StanChart May Wind Up Losing Less on Its Biggest Indian Bad Loan

(Bloomberg) -- Standard Chartered Plc may wind up losing less on its biggest bad loan in India.

Lenders to bankrupt Essar Steel India Ltd. will consider increasing a payout to Standard Chartered to expedite the sale of the troubled Indian mill to ArcelorMittal, according to people with knowledge of the matter. That could smooth over a sticking point in months of court battles as the world’s largest steelmaker tries to open shop in the South Asian nation.
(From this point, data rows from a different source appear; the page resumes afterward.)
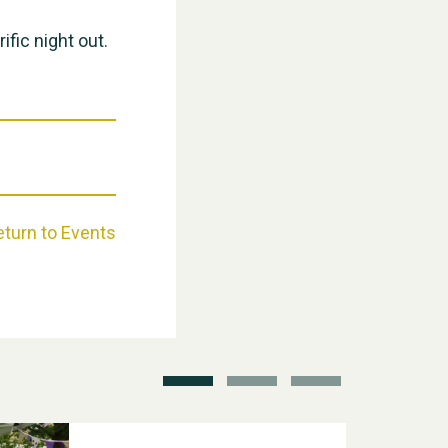
ific night out.
Weston Village Fete 2025
eturn to Events
School’s Out!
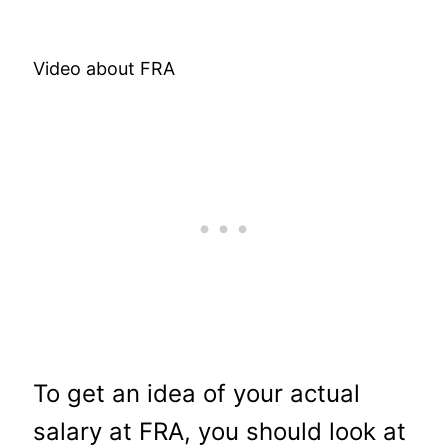
Video about FRA
To get an idea of your actual
salary at FRA, you should look at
Standard Chartered has been seeking repayment on about 35.6 billion rupees ($513 million) of loans to Essar Steel. The steel maker is the highest-profile company among the so-called "dirty dozen" debtors ordered by Indian authorities in 2017 to go through the bankruptcy courts.

What’s Happening

  • A committee of creditors to Essar Steel, led by State Bank of India, will consider distributing nearly 30 billion rupees to Standard Chartered and operational creditors, the people said. While the exact amount that would go to the U.K. lender isn’t decided, the amount that the committee had previously agreed to pay the bank was only 600 million rupees, the people said.
  • The move is part of an attempt to complete the sale by the end of March, the people said, asking not to be identified as the information isn’t public.
  • For more details, click here.

Why It Matters

  • Standard Chartered has filed a plea to India’s National Company Law Appellate Tribunal opposing a decision by a lower court to sell Essar to ArcelorMittal, world’s largest steel producer.
  • Standard Chartered is opposing the sale to ArcelorMittal as it faces losing a substantial part of monies it has extended to Essar under the deal, according to people familiar with the matter. An Indian bankruptcy court last week approved ArcelorMittal’s offer to buy Essar Steel after months of court battles.

Standard Chartered declined to comment, while State Bank of India didn’t respond to an email seeking comment.